Boyne, el protagonista de Los niños, padece en su carne esa transustanciación cuando siente la llamada del amor; las veleidades románticas se transforman, de manera lacerante, en una comezón que le desasosiega y trastorna. Y es que no podemos sustraernos al poder del cuerpo, a la estrechísima relación que nos impone la carne cuando se trata de sentimientos. Sufrir o gozar, temer o ansiar, eludir o alcanzar… todo ello tiene su comienzo en las algodonosas esferas del sueño, pero se concreta de maneras atroces en esta realidad. El amor, como todo lo demás, sojuzga, pinza, escuece y calienta, ya sea correspondido o no; la emoción busca en nosotros una respuesta física, aunque seamos tan ingenuos como para confiar en momentos epifánicos que rocen lo divino. «La persona más mediocre puede ser objeto de un amor arrebatado, extravagante y bello como los lirios venenosos de las ciénagas», afirma el narrador de La balada del café triste; y es que la tranquilidad que imaginamos parece estar reñida con esa intensidad, con ese arrebato «extravagante y bello» que nos arranca de nuestra perezosa cotidianeidad para empujarnos hacia la pasión, que no sabe de esperas, calmas ni remansos.
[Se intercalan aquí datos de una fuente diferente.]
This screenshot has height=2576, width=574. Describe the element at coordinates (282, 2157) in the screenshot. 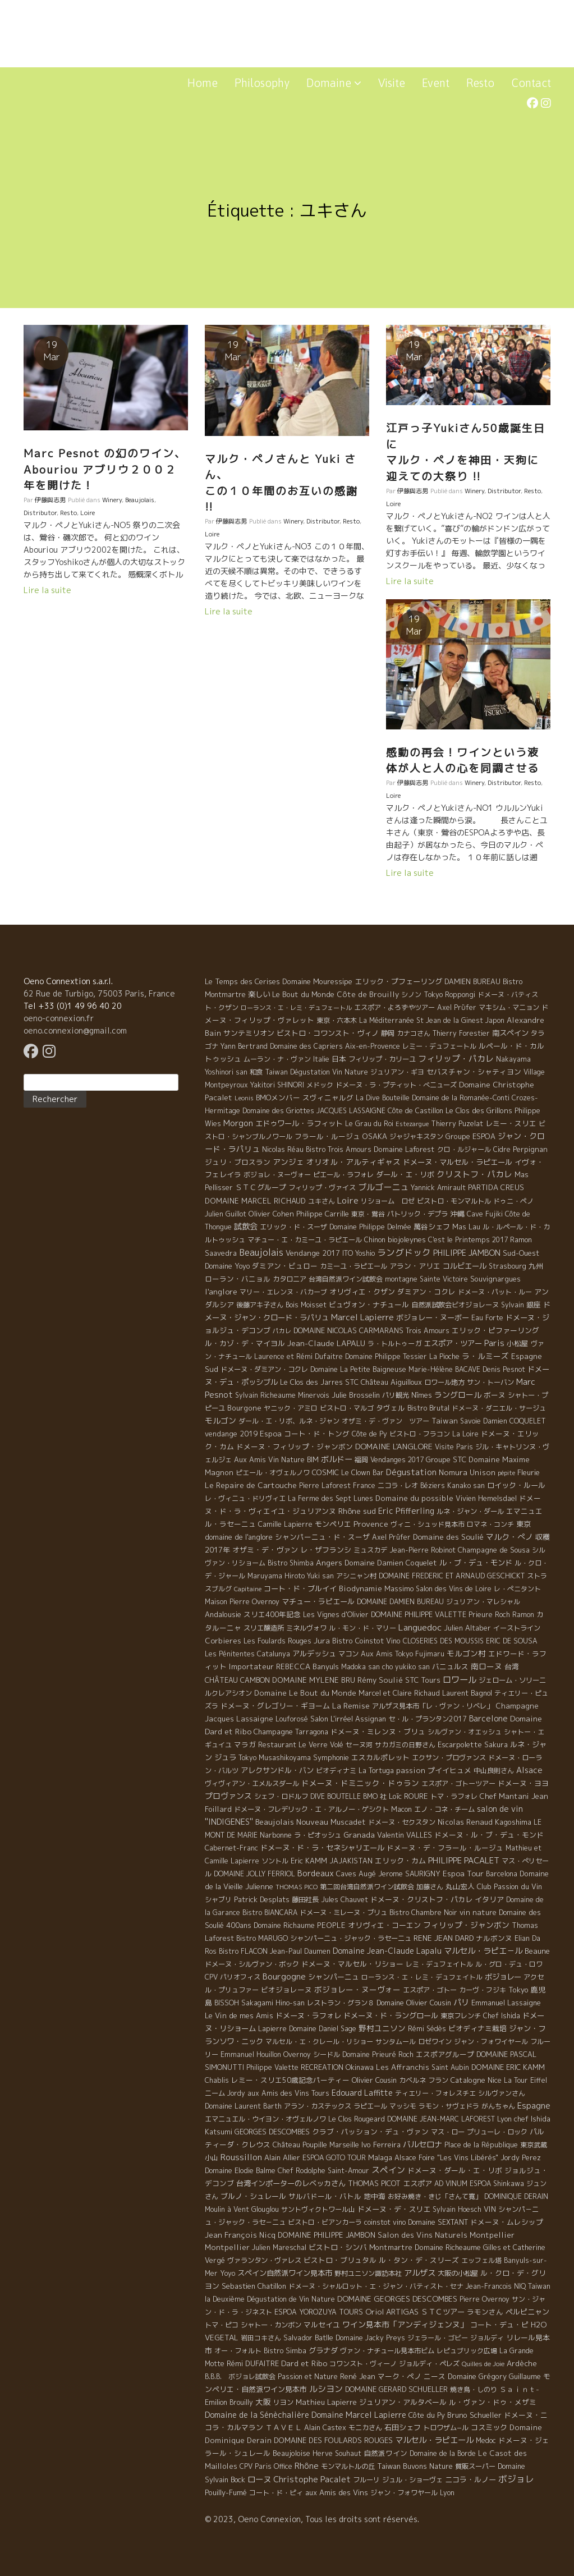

Quizá sea mejor así: quizá padecer esos anhelos tan apremiantes sea lo que convierte la pasión en algo digno de tal nombre; quizá, de otra manera, nuestros sueños se quedarían en simples bocetos de sentimientos sin más: borradores de algo que solo podríamos nombrar, pero no experimentar. Afortunadamente, las punzadas carnales del deseo son tan materiales que no podemos escapar de ella. Y está bien que así sea.
Me has pensar en las palabras de Erich Fromm: “la gente capaz de amar, en el sistema actual, constituye por fuerza la excepción; el amor es inevitablemente un fenómeno marginal en la sociedad actual”.
Para mí, el amor en definitiva es igualitario y subversivo, ya que conserva su capacidad de liberar a las personas y erigirlas arquitectas de sus propias vidas, como agentes activos del cambio social.
Gracias por tus reflexiones, Emi, invitas a repensar 💚.
Gracias, Emi. Qué interesantes y profundas pueden ser las reflexiones en torno al amor. Su polisemia, el debate sobre la naturalidad o no del amor romántico, el proceso de madurez del amor desde el enamoramiento más pasional que describes - embriagante o enloquecedor - hasta esa cotidianidad aparentemente "más aburrida" pero que refrenda una idea esencial: que el amor, en el fondo, pasada la efervescencia, es una decisión, que se renueva periódicamente o muere, que se cultiva o perece, y que guarda un secreto sustancial para su anhelo: su capacidad para dar sentido a la existencia. Un placer leerte, como siempre.